Artificial Intelligence Can Help Investors

As the world develops new habits, trends and social norms, investors must overcome two identification obstacles. The first of these is identifying what is new and if these are temporary trends of long-term shifts. The second is identifying which companies are poised to profit and how to invest in them. This task is still daunting for large companies, banks and hedge funds — after all, the COVID-19 concept is still new and developing.

What happens to the individual investor or investment advisor trying to keep tabs on opportunities and weaknesses? News subscriptions, market data and analyst reports offer plenty of high-quality information. The problem is that access to information doesn’t give investors any more knowledge — it still has to be read, processed and stored before the investor can generate hypotheses and ideas. If you have the budget, a costly data analytics platform might be a solution to this problem, but without this, you have to do it all by hand.

For years, artificial intelligence (AI) has been tossed around as a solution to help the information economy. Larger financial institutions have played around with how they might harness this technology, but what does that look like for the average person or investment advisor?

Yewno|Edge Provides the Solution

Let’s take a look at how an AI platform might help determine exposure to COVID-19. Using Yewno’s new Yewno|Edge platform, one sophisticated individual investor tested out this brave new world. Here’s what he found:

“Using Yewno|Edge, I was able to formulate a hedging strategy in the midst of the COVID-19 pandemic. Not surprisingly, given the broad economic impact, I found thousands of companies exposed to COVID-19. The difference was that using Yewno’s artificial intelligence, I was able to actively watch and monitor how these fluctuations in exposure changed as events panned out,” Yewno’s client said.

The tool identifies companies exposed to COVID-19 and also formulated sentiment scores based on the huge amounts of data sources Yewno ingests. From a hedging perspective, the client was able to identify companies that were highly exposed to COVID-19 but had a positive Yewno sentiment score.

“In other words, I identified companies that were essentially benefiting from the COVID-19 risk in markets where I identified predominantly tech stocks prior to the rally,” he said. “These do not just constitute U.S. tech stocks but geographically diverse findings which allows for industrial and geographical diversification. I will continue to rely on Yewno|Edge to help navigate the ongoing coronavirus pandemic from both a hedging and idea generation perspective.”

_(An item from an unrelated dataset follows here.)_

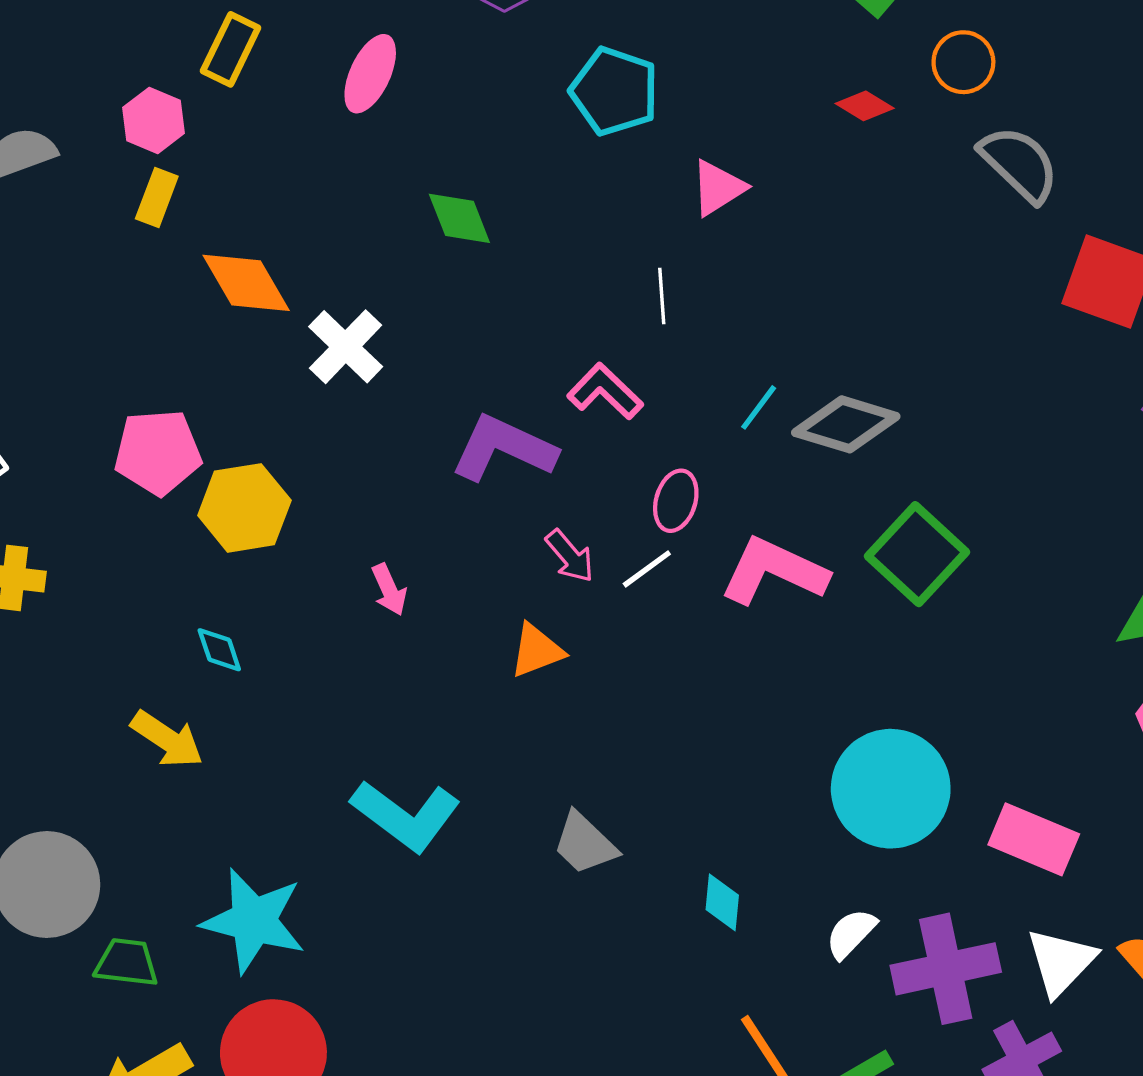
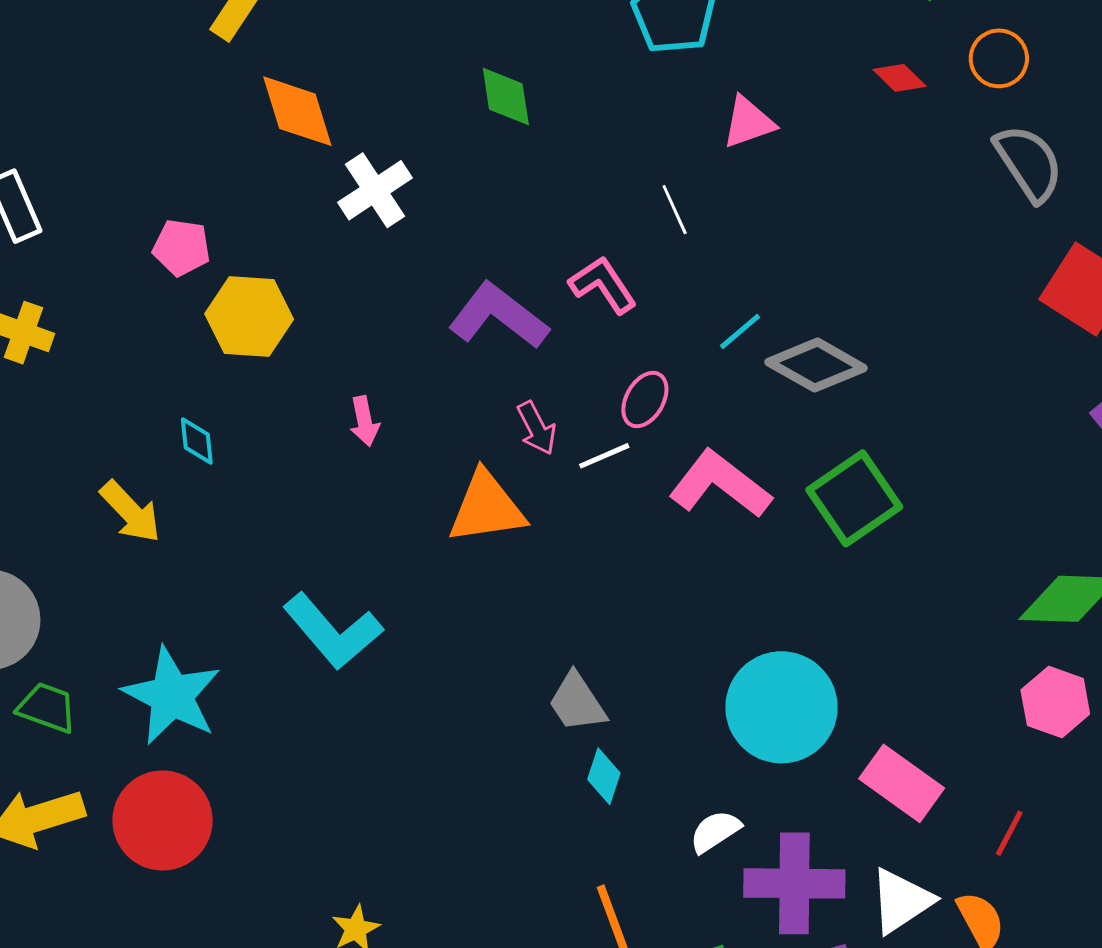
white line: (662, 296) -> (675, 210), turned -33
pink pentagon: (158, 452) -> (182, 248), size x0.7
orange triangle: (537, 651) -> (487, 508), size x1.5
gray trapezoid: (585, 843) -> (577, 702), moved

Concept-Based Investing in the Future

One of the biggest issues with COVID-19 and investing is that this is an entirely new concept. Savvy investors might be able to mimic how companies have reacted, benefited and lost during other crises in the past but there isn’t an established pattern of cause-effect performance. The same is true for other new concepts such as cryptocurrencies, esports or 5G.

AI can help investors navigate exposure to new and changing concepts by monitoring patents and news, for example. It can also help to evaluate individual or portfolio holdings’ exposure to these new concepts and gauge market sentiment surrounding them. When it comes to concept exposure, AI offers an easy way to aggregate all of the information investors need to make informed decisions.